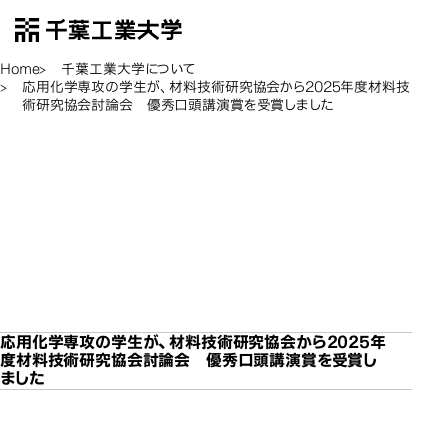
千葉工業大学
EN
Open Menu
Home
千葉工業大学について
応用化学専攻の学生が、材料技術研究協会から2025年度材料技
術研究協会討論会 優秀口頭講演賞を受賞しました
応用化学専攻の学生が、
応用化学専攻の学生が、
応用化学専攻の学生が、
応用化学専攻の学生が、
応用化学専攻の学生が、
材料技術研究協会から
材料技術研究協会から
材料技術研究協会から
材料技術研究協会から
材料技術研究協会から
2025年度材料技術研究
2025年度材料技術研究
2025年度材料技術研究
2025年度材料技術研究
2025年度材料技術研究
応用化学
協会討論会 優秀口頭講
協会討論会 優秀口頭講
協会討論会 優秀口頭講
協会討論会 優秀口頭講
協会討論会 優秀口頭講
演賞を受賞しました
演賞を受賞しました
演賞を受賞しました
演賞を受賞しました
演賞を受賞しました
応用化学専攻の学生が、材料技術研究協会から2025年
度材料技術研究協会討論会 優秀口頭講演賞を受賞し
ました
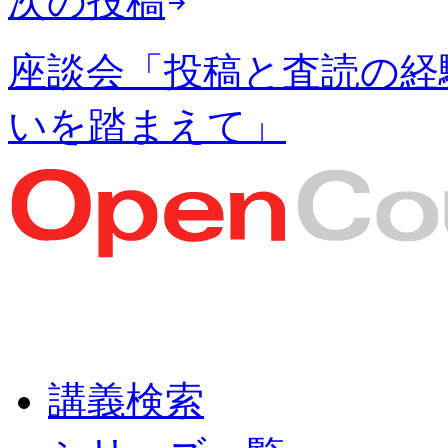
次の投稿
座談会「投稿と査読の経
いを踏まえて」
講義検索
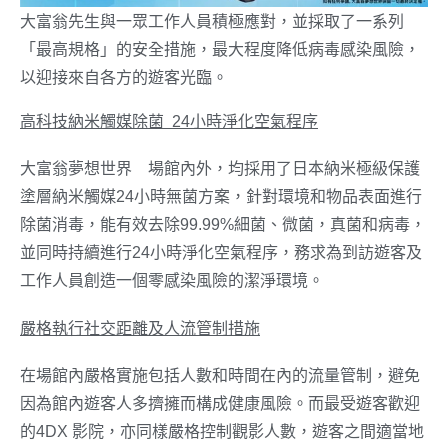
大富翁先生與一眾工作人員積極應對，並採取了一系列
「最高規格」的安全措施，最大程度降低病毒感染風險，
以迎接來自各方的遊客光臨。
高科技納米觸媒除菌
24
小時淨化空氣程序
大富翁夢想世界™場館內外，均採用了日本納米極級保護
塗層納米觸媒24小時無菌方案，針對環境和物品表面進行
除菌消毒，能有效去除99.99%細菌、微菌，真菌和病毒，
並同時持續進行24小時淨化空氣程序，務求為到訪遊客及
工作人員創造一個零感染風險的潔淨環境。
嚴格執行社交距離及人流管制措施
在場館內嚴格實施包括人數和時間在內的流量管制，避免
因為館內遊客人多擠擁而構成健康風險。而最受遊客歡迎
的4DX 影院，亦同樣嚴格控制觀影人數，遊客之間適當地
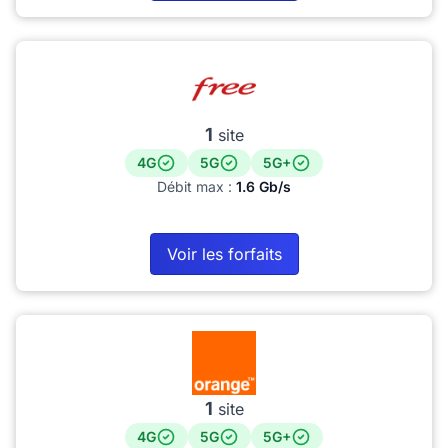
1
site
4G
5G
5G+
Débit max :
1.6 Gb/s
Voir les forfaits
1
site
4G
5G
5G+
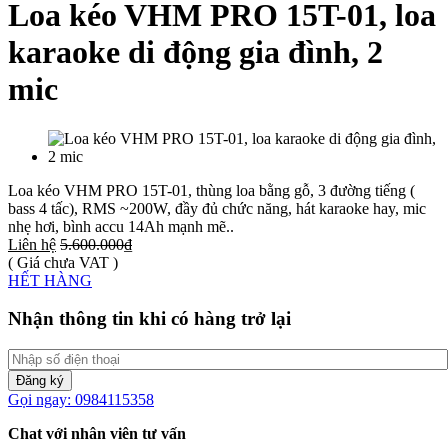
Loa kéo VHM PRO 15T-01, loa
karaoke di động gia đình, 2
mic
Loa kéo VHM PRO 15T-01, thùng loa bằng gỗ, 3 đường tiếng (
bass 4 tấc), RMS ~200W, đầy đủ chức năng, hát karaoke hay, mic
nhẹ hơi, bình accu 14Ah mạnh mẽ..
Liên hệ
5.600.000₫
( Giá chưa VAT )
HẾT HÀNG
Nhận thông tin khi có hàng trở lại
Đăng ký
Gọi ngay: 0984115358
Chat với nhân viên tư vấn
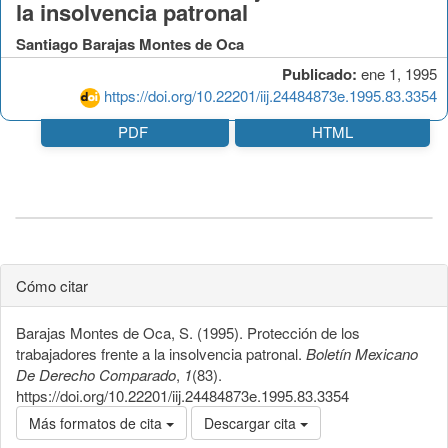
la insolvencia patronal
Santiago Barajas Montes de Oca
Publicado:
ene 1, 1995
https://doi.org/10.22201/iij.24484873e.1995.83.3354
PDF
HTML
Cómo citar
Barajas Montes de Oca, S. (1995). Protección de los
trabajadores frente a la insolvencia patronal.
Boletín Mexicano
De Derecho Comparado
,
1
(83).
https://doi.org/10.22201/iij.24484873e.1995.83.3354
Más formatos de cita
Descargar cita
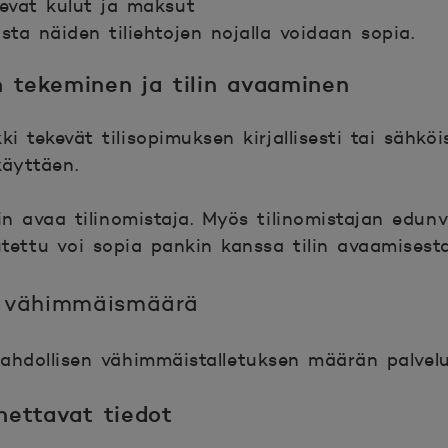
kevat kulut ja maksut
ista näiden tiliehtojen nojalla voidaan sopia.
n tekeminen ja tilin avaaminen
ki tekevät tilisopimuksen kirjallisesti tai sähköi
käyttäen.
in avaa tilinomistaja. Myös tilinomistajan edunv
tettu voi sopia pankin kanssa tilin avaamisest
en vähimmäismäärä
ahdollisen vähimmäistalletuksen määrän palvel
nnettavat tiedot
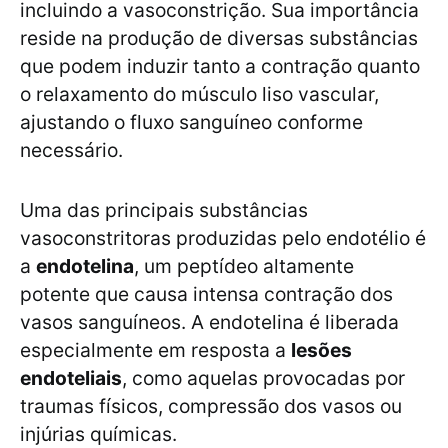
incluindo a vasoconstrição. Sua importância
reside na produção de diversas substâncias
que podem induzir tanto a contração quanto
o relaxamento do músculo liso vascular,
ajustando o fluxo sanguíneo conforme
necessário.
Uma das principais substâncias
vasoconstritoras produzidas pelo endotélio é
a
endotelina
, um peptídeo altamente
potente que causa intensa contração dos
vasos sanguíneos. A endotelina é liberada
especialmente em resposta a
lesões
endoteliais
, como aquelas provocadas por
traumas físicos, compressão dos vasos ou
injúrias químicas.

■ ■ ■ ■ ■

● YOUR OBJECTIVE: Beginning with the line above that contains "以迎接來自各方的遊客光臨。" and ending with the line that contains "nhẹ hơi, bình accu 14Ah mạnh mẽ..", quote each line exactly, keeping out the pictures.

● SOLUTION BELOW:
以迎接來自各方的遊客光臨。
高科技納米觸媒除菌
24
小時淨化空氣程序
大富翁夢想世界™場館內外，均採用了日本納米極級保護
塗層納米觸媒24小時無菌方案，針對環境和物品表面進行
除菌消毒，能有效去除99.99%細菌、微菌，真菌和病毒，
並同時持續進行24小時淨化空氣程序，務求為到訪遊客及
工作人員創造一個零感染風險的潔淨環境。
嚴格執行社交距離及人流管制措施
在場館內嚴格實施包括人數和時間在內的流量管制，避免
因為館內遊客人多擠擁而構成健康風險。而最受遊客歡迎
的4DX 影院，亦同樣嚴格控制觀影人數，遊客之間適當地
1
site
4G
5G
5G+
Débit max :
1.6 Gb/s
Voir les forfaits
1
site
4G
5G
5G+
Loa kéo VHM PRO 15T-01, loa
karaoke di động gia đình, 2
mic
Loa kéo VHM PRO 15T-01, thùng loa bằng gỗ, 3 đường tiếng (
bass 4 tấc), RMS ~200W, đầy đủ chức năng, hát karaoke hay, mic
nhẹ hơi, bình accu 14Ah mạnh mẽ..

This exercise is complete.